Kidney disease kills about 90,000 Americans per year, which is more than both breast and prostate cancers combined. The methods for diagnosing kidney damage are insensitive, nonspecific and have not changed for over 100 years. Moreover, the approaches to treat kidney disease are limited to supportive care, dialysis and transplantation, which really does not cure the disease. Advancing our mechanistic understanding of cellular and molecular pathways regulating kidney disease is of great interest because such findings are likely to provide more effective ways for early diagnosis, prevention, and therapeutic interventions. We use cellular systems, mouse models as well as human biospecimens and apply methodologies at the interface of bioinformatics, cell & molecular biology, systems toxicology and translational science in understanding kidney disease. The research areas being pursued in our lab are:
Problem: Traditional markers of kidney injury, serum creatinine, blood urea nitrogen, etc, lack the sensitivity and/or specificity to adequately detect injury before considerable loss of kidney function.
Solution: Our previous work in collaboration with Predictive Safety Testing Consortium led to first kidney toxicity biomarker (Kidney Injury Molecule-1) qualified by the US-FDA and EMA in 2008. Advancing the biomarker work forward, we have recently used cutting edge next generation sequencing technology to identify a panel of biomarkers (microRNAs as well as proteins) for early detection of kidney disease.

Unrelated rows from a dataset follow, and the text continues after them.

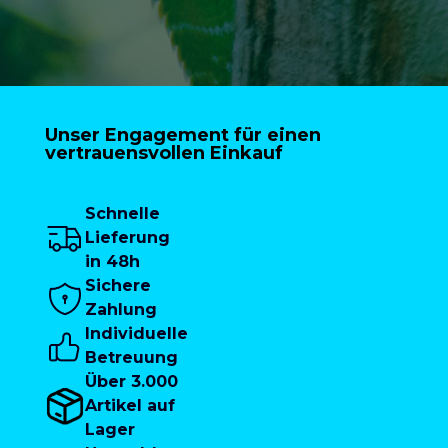
Unser Engagement für einen
vertrauensvollen Einkauf
Schnelle
Lieferung
in 48h
Sichere
Zahlung
Individuelle
Betreuung
Über 3.000
Artikel auf
Lager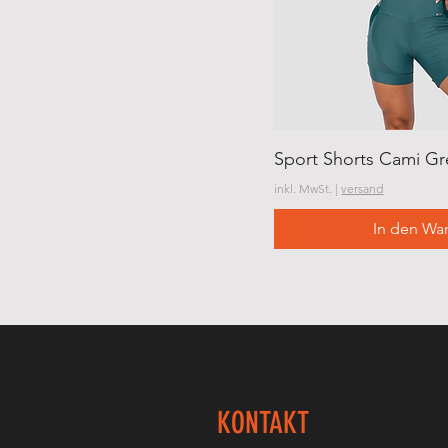
Sport Shorts Cami G
inkl. MwSt.
|
versand
In den Wa
KONTAKT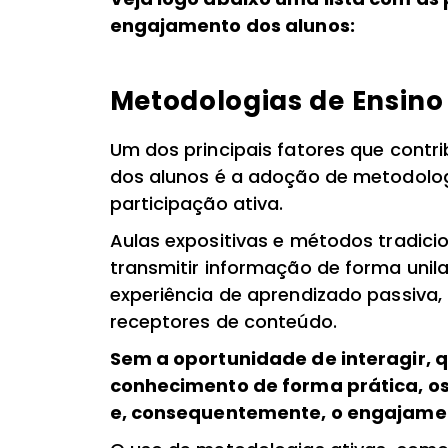
engajamento dos alunos:
Metodologias de Ensin
Um dos principais fatores que contr
dos alunos é a adoção de metodolog
participação ativa.
Aulas expositivas e métodos tradici
transmitir informação de forma unil
experiência de aprendizado passiva,
receptores de conteúdo.
Sem a oportunidade de interagir, q
conhecimento de forma prática, os
e, consequentemente, o engajame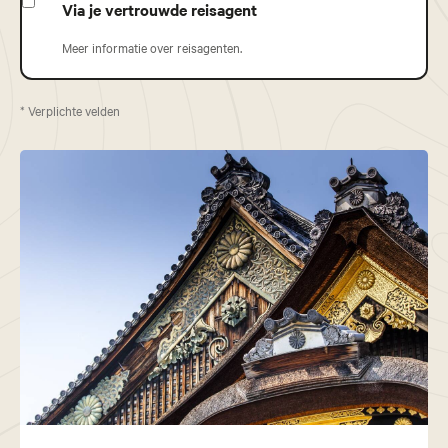
Via je vertrouwde reisagent
Meer informatie over reisagenten.
* Verplichte velden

Impact: It is our hope that extensively validated, sensitive, and specific translational biomarkers coupled with rapid and economic technologies for non-invasive detection of the onset and severity of kidney injury will be beneficial in drug development, environmental health screening, and kidney medicine.
Problem: Drugs and environmental chemicals play an important role in the high incidence and prevalence of kidney toxicity, which in many circumstances can be prevented or at least minimized by predictive toxicity screening.
Solution: We propose to transform the traditional in vivo, dose-response based toxicity assessment by developing in vitro, high throughput, multi-dimensional signature that represents a biography of the damaged kidney cell.
Impact: The overall goal is to advance regulatory science by transforming kidney safety assessment using tools and technologies at the interface of quantitative systems pharmacology.
Problem: Although it has been known that kidney (just like liver) can regenerate following injury at the pathological level, very little is known about the molecular factors that regulate the tissue repair process.
Solution: We are not only characterizing the critical role of epigenetic modifications as well as key transcription factors in kidney tissue repair but are also testing the efficacy of endogenously synthesized soluble peptides in their ability to modulate/enhance epithelial and endothelial repair in the kidney following injury.
Impact: Given that kidney regeneration is a major determinant of outcome for patients with kidney damage, these studies aim at providing opportunities for the use of novel molecules as therapeutic agents in kidney disease.